Task statement: Copy each line of the records below that has "LIONS" in it.

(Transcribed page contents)
····················
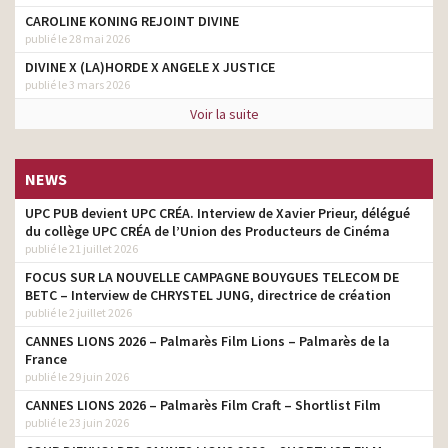
CAROLINE KONING REJOINT DIVINE
publié le 28 mai 2026
DIVINE X (LA)HORDE X ANGELE X JUSTICE
publié le 3 mars 2026
Voir la suite
NEWS
UPC PUB devient UPC CRÉA. Interview de Xavier Prieur, délégué
du collège UPC CRÉA de l’Union des Producteurs de Cinéma
publié le 21 juillet 2026
FOCUS SUR LA NOUVELLE CAMPAGNE BOUYGUES TELECOM DE
BETC – Interview de CHRYSTEL JUNG, directrice de création
publié le 2 juillet 2026
CANNES LIONS 2026 – Palmarès Film Lions – Palmarès de la
France
publié le 29 juin 2026
CANNES LIONS 2026 – Palmarès Film Craft – Shortlist Film
publié le 23 juin 2026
····················
Answer box:
CANNES LIONS 2026 – Palmarès Film Lions – Palmarès de la
CANNES LIONS 2026 – Palmarès Film Craft – Shortlist Film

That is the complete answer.